Continued Pretraining (CPT) + Supervised Fine-Tuning (SFT) LoRA adapter for Ministral-3-14B-Base-2512, trained on German Wikipedia and custom documents (PDFs, Markdown) to extend the model's knowledge cutoff.

Pipeline stages

Stage Script Output Notes
01 download scripts/01_download_wiki.py data/raw/ Resumable, MD5-verified
02 extract scripts/02_extract_wiki.py data/processed/wikipedia_*.jsonl
03 PDF extract scripts/03_extract_pdfs.py data/processed/pdfs.jsonl Optional
04 Markdown extract scripts/04_extract_markdown.py data/processed/markdown.jsonl Optional
05 dedup scripts/05_clean_deduplicate.py data/processed/corpus.jsonl SHA-256 + MinHash LSH
06 tokenize scripts/06_tokenize.py data/tokenized/cpt_dataset/ Packed Arrow, seq_len 8192
07 SFT data scripts/07_create_sft_data.py data/processed/sft_data.jsonl Template-based, no model needed
08 QA gen scripts/08_generate_qa_llm.py data/processed/sft_qa_llm.jsonl LLM-based, runs after CPT merge
CPT training train_cpt.sh output/cpt/ LoRA rank 128, BF16
SFT training train_sft.sh output/sft/ LoRA rank 64, from CPT checkpoint

Architecture overview

Wikipedia dump ──┐
PDF files        ├── Data Pipeline ──► deduplicated corpus ──► CPT LoRA ──► SFT LoRA
Markdown files ──┘                       (corpus.jsonl)         (rank 128)   (rank 64)

Phase 1 – CPT: The base model learns new factual knowledge via next-token prediction on the cleaned corpus (LoRA rank 128, full BF16, seq_len 8192).

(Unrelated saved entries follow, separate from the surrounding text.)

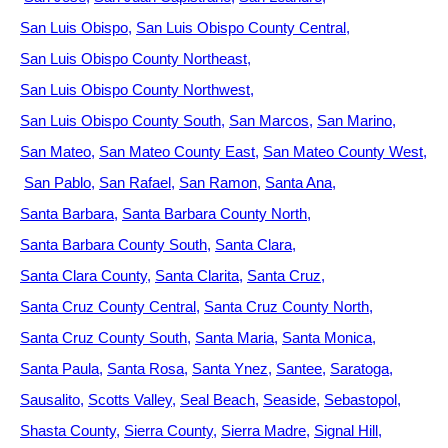
San Luis Obispo
San Luis Obispo County Central
San Luis Obispo County Northeast
San Luis Obispo County Northwest
San Luis Obispo County South
San Marcos
San Marino
San Mateo
San Mateo County East
San Mateo County West
San Pablo
San Rafael
San Ramon
Santa Ana
Santa Barbara
Santa Barbara County North
Santa Barbara County South
Santa Clara
Santa Clara County
Santa Clarita
Santa Cruz
Santa Cruz County Central
Santa Cruz County North
Santa Cruz County South
Santa Maria
Santa Monica
Santa Paula
Santa Rosa
Santa Ynez
Santee
Saratoga
Sausalito
Scotts Valley
Seal Beach
Seaside
Sebastopol
Shasta County
Sierra County
Sierra Madre
Signal Hill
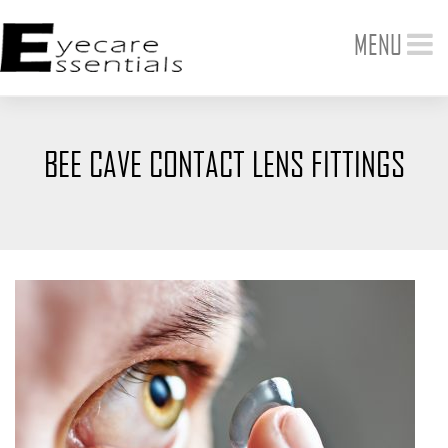
Toggle
MENU
navigation
BEE CAVE CONTACT LENS FITTINGS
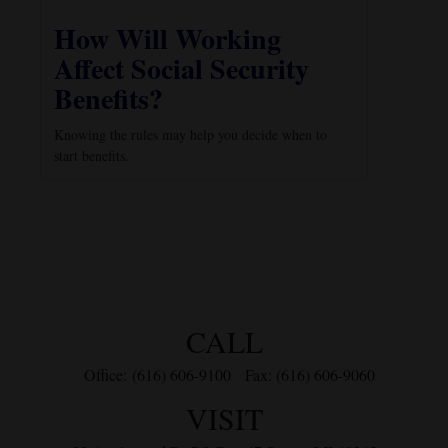
How Will Working
Affect Social Security
Benefits?
Knowing the rules may help you decide when to
start benefits.
CALL
Office:
(616) 606-9100
Fax:
(616) 606-9060
VISIT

Phase 2 – SFT: The CPT adapter is used as a starting point for instruction-following fine-tuning on template-generated Q&A / summarisation data (LoRA rank 64, lr 2e-5).

Hardware requirements

Component Minimum Recommended
GPU VRAM / unified memory 24 GB (with QLoRA) 128 GB (DGX Spark / GB10)
Storage for German Wikipedia ~25 GB raw ~60 GB with intermediates
Python 3.11+ 3.11+

Training was designed for the Dell GB10 / NVIDIA DGX Spark (128 GB unified Blackwell memory) — full BF16 with no quantisation.

Installation

# 1. Clone
git clone https://github.com/cl4wb0rg/knowledge-lora.git
cd knowledge-lora

# 2. Create virtual environment
python -m venv .venv
source .venv/bin/activate

# 3. Install all training dependencies (handles CUDA 13.0 / GB10 quirks)
bash install.sh

# 4. Configure credentials
cp .env.example .env
# Edit .env and add your HuggingFace token

DGX Spark / CUDA 13.0 notes:

  • install.sh handles the correct installation order for torch, axolotl (GitHub HEAD), flash-attn, and xformers.
  • xformers cannot be built for CUDA 13.0 (removed driver API symbols) and is skipped. install.sh uses --only-binary xformers so pip never attempts a source compile — previously, the source build spawned many parallel nvcc/cicc processes that exhausted all RAM+swap and froze the system. flash-attn covers the same functionality.
  • flash-attn is built from source against CUDA 13.0 (no pre-built cu13 wheel exists). The build uses MAX_JOBS=1 and nice -n 10 to stay below 80 % CPU/RAM load. Expect ~20–30 minutes on first install; subsequent runs skip the build if flash-attn is already correctly installed.
  • GB10 freeze prevention: before each flash-attn build, install.sh clears the filesystem cache and caps GPU power to 80 % of its maximum (via nvidia-smi -pl) to prevent hard crashes from memory exhaustion or power spikes during nvcc compilation. Requires sudo; silently skipped if unavailable. The power limit is restored after the build completes. The flash-attn build subprocess also sets a high OOM score (oom_score_adj=500) so the kernel kills it first if memory runs out, keeping the system responsive.
  • axolotl is installed from GitHub HEAD; PyPI releases do not support torch 2.10+.

Verify the installation

After install.sh completes, run the smoke test to confirm the full training stack (torch CUDA, flash-attn, LoRA, forward/backward pass) works end-to-end. No large model download or pre-processed data needed — it uses gpt2 (124 M) with synthetic inputs.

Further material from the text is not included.